Doch glücklicherweise gibt es – nebst anitallergischen Medikamenten – einige Tipps und Hausmittel, um den Heuschnupfen etwas zu lindern. Bereits bevor es richtig akut wird, kann man der Allergie vorbeugen.

Augentrost

Das Kraut hilft wunderbar, wenn die Augen während des Heuschnupfens gereizt sind. Man nimmt zwei Teelöffel des getrockneten Krautes und gibt sie in zwei bis vier Deziliter Wasser. Fünf Minuten aufkochen und man hat eine reizlindernde Lösung, die man verschieden anwenden kann.

Als Spülung: Abgekühlt kann man den Aufguss aus einer zweckentfremdeten Nasendusche über die Augenlider und in die offenen Augen laufen lassen. So werden Pollen entfernt und das Auge beruhigt. Zur Reinigung: Ein fusselfreies Tuch tränken und die Augenlider sowie die Nase abwischen. Ebenso kann ein Tuch oder eine Gaze getränkt und die Kompressen für fünf bis zehn Minuten auf die geschlossenen Augen gelegt werden.

Das Kraut Augentrost lindert den Reiz in den Augen. (Bild: iStock)

Dampfbad

Da die Schleimhäute gereizt sind, hilft ihnen Wasserdampf. Sie werden befeuchtet und die Reinigung, Durchblutung und die Linderung von Reizen wird begünstigt. Der Wasserdampf kann pur oder mit Tee, Salz oder ätherischem Öl inhaliert werden. Dabei empfiehlt sich Dill- oder Fenchelöl. Das Wasser sollte nicht zu heiss sein.

Wasserdampf befeuchtet die Schleimhäute. (Bild: iStock)

Haare und Gesicht waschen

Die Pollen setzen sich in den Haaren fest und sammeln sich auf der Haut. Deswegen hilft es, sich das Gesicht mehrmals am Tag abzuwaschen und die Haare und Hände häufiger als sonst zu waschen.

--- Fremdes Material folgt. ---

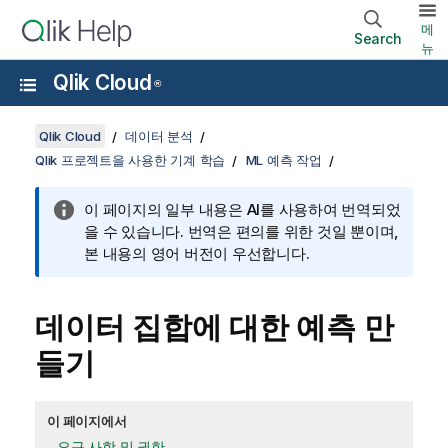
메
Search
뉴
Qlik Cloud
®
Qlik Cloud
데이터 분석
Qlik 프로젝트을 사용한 기계 학습
ML 예측 작업
이 페이지의 일부 내용은 AI를 사용하여 번역되었
을 수 있습니다. 번역은 편의를 위한 것일 뿐이며,
본 내용의 영어 버전이 우선합니다.
데이터 집합에 대한 예측 만
들기
이 페이지에서
요구 사항 및 권한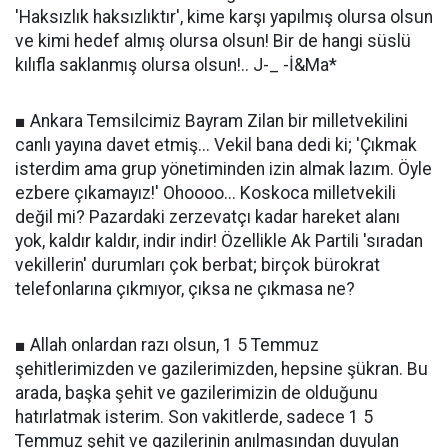
'Haksızlık haksızlıktır', kime karşı yapılmış olursa olsun
ve kimi hedef almış olursa olsun! Bir de hangi süslü
kılıfla saklanmış olursa olsun!.. J-_ -İ&Ma*
■ Ankara Temsilcimiz Bayram Zilan bir milletvekilini
canlı yayına davet etmiş... Vekil bana dedi ki; 'Çıkmak
isterdim ama grup yönetiminden izin almak lazım. Öyle
ezbere çıkamayız!' Ohoooo... Koskoca milletvekili
değil mi? Pazardaki zerzevatçı kadar hareket alanı
yok, kaldır kaldır, indir indir! Özellikle Ak Partili 'sıradan
vekillerin' durumları çok berbat; birçok bürokrat
telefonlarına çıkmıyor, çıksa ne çıkmasa ne?
■ Allah onlardan razı olsun, 1 5 Temmuz
şehitlerimizden ve gazilerimizden, hepsine şükran. Bu
arada, başka şehit ve gazilerimizin de olduğunu
hatırlatmak isterim. Son vakitlerde, sadece 1 5
Temmuz şehit ve gazilerinin anılmasından duyulan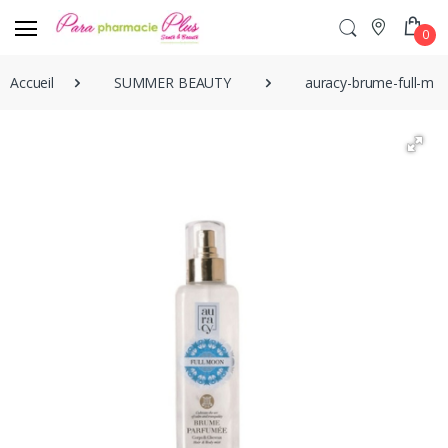
0
Accueil
SUMMER BEAUTY
auracy-brume-full-m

Vor allem vor dem Schlafen gehen empfiehlt es sich, die Pollen abzuspülen, um besser schlafen zu können. Auch eine Nasendusche mit Salzwasser hilft. Sie reinigt und beruhigt die Schleimhäute.

Während der Pollenzeit sollten Allergiker das Gesicht mehrmals am Tag waschen. (Bild: iStock)

Richtig lüften

Die Wohnung lüften kann für Heuschnupfenbetroffene alles noch schlimmer machen. Deswegen sollten Allergiker darauf achten, die Zeit so zu wählen, dass draussen möglichst wenig Pollenflug herrscht. Wer in der Stadt wohnt, sollte zwischen sechs und acht Uhr morgens lüften, jene auf dem Land zwischen acht und zwölf Uhr abends. Ein pollenstaubarmes Schlafzimmer ist die beste Hilfe. Ein Ventilator zur Kühlung ist kontraproduktiv, da die Pollen dadurch ständig aufgewirbelt werden. Auch Pollenschutzgitter für Fenster helfen dabei, die Pollen draussen zu halten.

Es ist wichtig, zu lüften, wenn der Pollenflug gering ist. Bild: iStock

Kleider wechseln

Auch in den Kleidern setzen sich die Pollen fest. Deswegen solltest du die Kleidung regelmässig wechseln. Ausserdem sollte die getragene Kleidung nicht im Schlafzimmer abgelegt werden, da durch das Umziehen die Pollen im Zimmer landen. Am besten alles im Badezimmer lassen.

In der Pollenzeit sollte man sich nicht im Schlafzimmer umziehen. Bild:iStock

Es gibt natürlich noch viel mehr Tipps und Heilmittel, um die Allergie etwas zu lindern. Auch pharmazeutische Mittel können bei starken Allergien helfen.